Братцы, но ведь то в лагере, в России было это. Там друг друга не любят, а нас особенно. Нас нигде не любят. Может, нас и не за что любить. Ну как мы можем, как нам не стыдно обижаться, требовать, упрекать. Как мы можем домогаться любви чужой? Как мы можем домогаться, если даже евреи не любят нас, евреев.
В жарком автобусе уставший мальчонка уткнулся в плечо измученной мамы. Хнычет: «Ну, погостили, посмотрели, хватит. Мама, давай обратно поедем, домой». Как ты мне понятен, как ты мне близок, маленький. Только вот нет у меня мамы, и еще я знаю, что нет у нас места другого. Нам некуда больше идти, сынок. Здесь наша земля… Подожмите ноги. Подожмите ноги, пожалуйста. Не сталкивайте с нар.
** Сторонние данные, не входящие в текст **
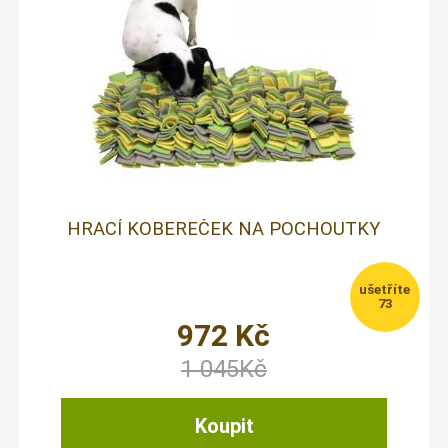
HRACÍ KOBEREČEK NA POCHOUTKY
73
972
Kč
1 045
Kč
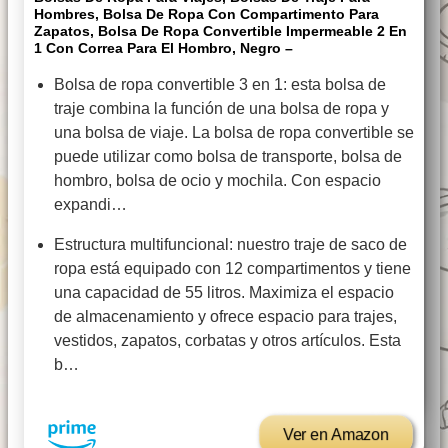
Hombres, Bolsa De Ropa Con Compartimento Para
Zapatos, Bolsa De Ropa Convertible Impermeable 2 En
1 Con Correa Para El Hombro, Negro –
Bolsa de ropa convertible 3 en 1: esta bolsa de
traje combina la función de una bolsa de ropa y
una bolsa de viaje. La bolsa de ropa convertible se
puede utilizar como bolsa de transporte, bolsa de
hombro, bolsa de ocio y mochila. Con espacio
expandi…
Estructura multifuncional: nuestro traje de saco de
ropa está equipado con 12 compartimentos y tiene
una capacidad de 55 litros. Maximiza el espacio
de almacenamiento y ofrece espacio para trajes,
vestidos, zapatos, corbatas y otros artículos. Esta
b…
Ver en Amazon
Бешеный день. Жарко. Говорят, хамсин. А ведь может это и правда хамсин?.. Ведь если это только хамсин, то пройдет. Пройдет и легче станет.
Я не должен был так поступить, Фарид не заслужил такого. Нас больше месяца волокли до Хабаровска. Дружили в этапе. Одним бушлатом укрывались, а я его краснеть заставил. Правда, и моя морда была красной, но в этом я сам виноват и не мне скулить.
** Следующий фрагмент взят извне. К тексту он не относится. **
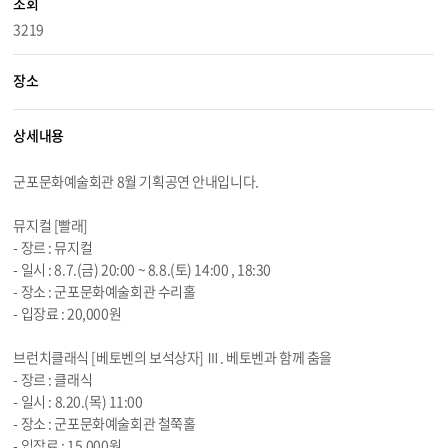
조회
3219
장소
상세내용
군포문화예술회관 8월 기획공연 안내입니다.
뮤지컬 [빨래]
- 장르 : 뮤지컬
- 일시 : 8.7.(금) 20:00 ~ 8.8.(토) 14:00 , 18:30
- 장소 : 군포문화예술회관 수리홀
- 입장료 : 20,000원
브런치클래식 [베토벤의 보석상자] Ⅲ. 베토벤과 함께 춤을
- 장르 : 클래식
- 일시 :
8.20
.(목) 11:00
- 장소 : 군포문화예술회관 철쭉홀
- 입장료 : 15,000원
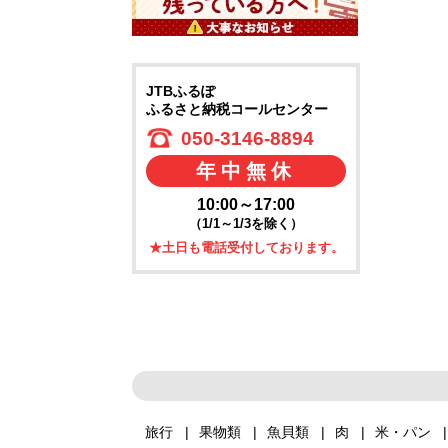
JTBふるぽ
ふるさと納税コールセンター
050-3146-8894
年中無休
10:00～17:00
（1/1～1/3を除く）
★土日も電話受付しております。
旅行
果物類
魚貝類
肉
米・パン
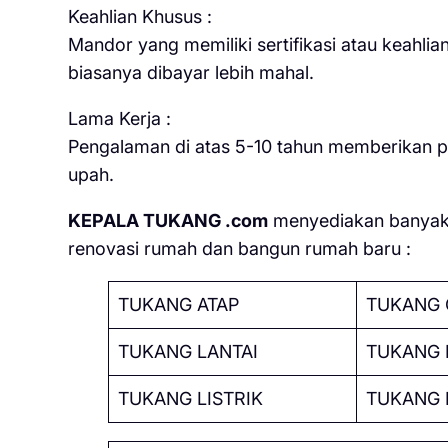
Keahlian Khusus :
Mandor yang memiliki sertifikasi atau keahli
biasanya dibayar lebih mahal.
Lama Kerja :
Pengalaman di atas 5-10 tahun memberikan po
upah.
KEPALA TUKANG .com
menyediakan banyak 
renovasi rumah dan bangun rumah baru :
TUKANG ATAP
TUKANG 
TUKANG LANTAI
TUKANG 
TUKANG LISTRIK
TUKANG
Постарайтесь попасть на 11-й лагпункт. Там большая часть расконвоированных работает на конбазе, и поэтому годную тряпку всегда сможете обменять. Мне прошлый раз за гимнастерку дневальный Дронов насыпал поллитровую банку овса и еще дал чистый лист бумаги на письмо. Нет, правда, если будет возможность, то постарайтесь попасть на 11-й лагпункт.
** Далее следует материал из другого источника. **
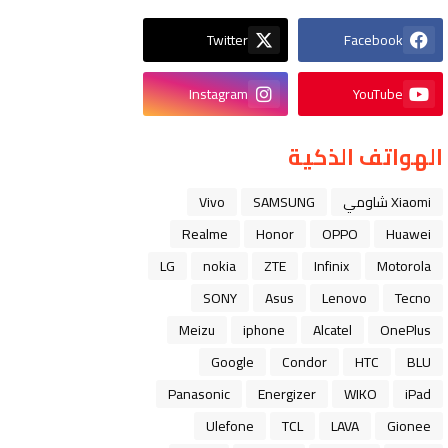
Twitter
Facebook
Instagram
YouTube
الهواتف الذكية
Xiaomi شاومي
SAMSUNG
Vivo
Realme
Honor
OPPO
Huawei
LG
nokia
ZTE
Infinix
Motorola
SONY
Asus
Lenovo
Tecno
Meizu
iphone
Alcatel
OnePlus
Google
Condor
HTC
BLU
Panasonic
Energizer
WIKO
iPad
Ulefone
TCL
LAVA
Gionee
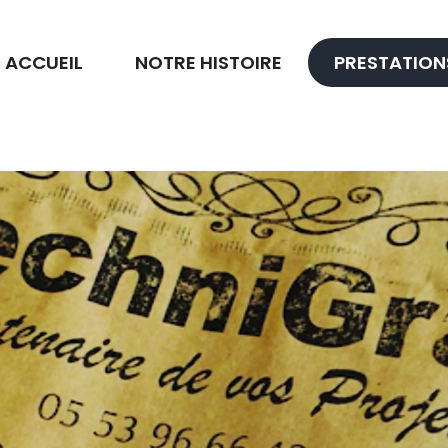
ACCUEIL
NOTRE HISTOIRE
PRESTATION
Как только нас запустили в зону, так мы сразу рассыпались в разные стороны. Кто куда. Рыскали весь день. Я уж говорил, что достал овес и чистый лист бумаги. Письмо я не написал, не успел, я все пытался хлёбово сварить. Место новое, не просто. Только к вечеру удалось. Потом нашел я тихий угол и уж ложку занес над овсом, как вдруг увидел Фарида. Он брел ко мне.
Улыбка беспомощная, жалкая. Фарид не смотрел ни на меня, ни на банку с овсом, а смотрел куда-то в сторону и в то же время он глядел на банку и именно на меня. По походке, рукам, плечам было видно, что за его гимнастерку дневальный Дронов не дал ничего.
Мне и сейчас стыдно вспомнить это. Думается, что теперь я б так не поступил, я б сам пошел искать Фарида. Но с другой стороны, ручаться не могу. Может, брось меня опять туда, и я опять дерьмом окажусь.
За полгода до конца моей службы в армии застряли мы под Архангельском. А так до этого на одном месте долго сидеть нам не давали.
Служба была такая.
Нет, вы поглядите, глупость какая получается. Взялся я рассказывать, а мне говорить-то нельзя.
Дядь Лев, чтоб присяге не изменить, давайте я дураком прикинусь и потихоньку без имен и названий добью свой рассказ. А вы вопросы не задавайте. Договорились?
Подняли нас ночью и со всеми котелками, автоматами, пулеметами погрузили в самолет. Летели мы на нем пару часов, а потом на грузовиках тряслись до самого конца.
Еще на аэродроме раздали нам резиновые костюмы, противогазы. Но пригодилось все это только тем, кого в поселок послали; а мы в оцеплении, километрах в семи от него стояли, так что костюмы нам оказались ни к чему. Вот противогазами пользовались, но это когда ветер дул в нашу сторону. О поселке том мало что знаю. Нам сказали, ссыльные в нем живут. Эпидемия у них. Многое непонятно, но, видать, все правильно было. Начальство благодарность вынесло, а когда мы обратно вернулись, то прямо у штаба деревья посадили. Целая аллея получилась. Это в честь отличившихся. Дядь Лев, я не хвалюсь. И мое там дерево есть. Нет, правда, вот смотрите, как получилось. Был приказ: в поселок никого не пускать и оттуда чтоб никто не вышел.
Едем мы на машине с Евтюшкиным. По сторонам смотрим, уж просеку миновали. Я только потом сообразил, что мелькнуло в ней что-то. Я обратно. Машину остановил и туда. Толик мне хоть и земляк, но лучше б собака была вместо него. Тогда б мужика того точно живьем взяли. А так пришлось его из автомата. Боязно было, что уйдет. В телогрейке, лет сорок пять ему. Никак не пойму, что с лицом у него. То ли обморожено, то ли обожжено…
Дядь Лев, мне один сказал, что настоящий мужчина должен убить змею, посадить дерево, сына оставить после себя.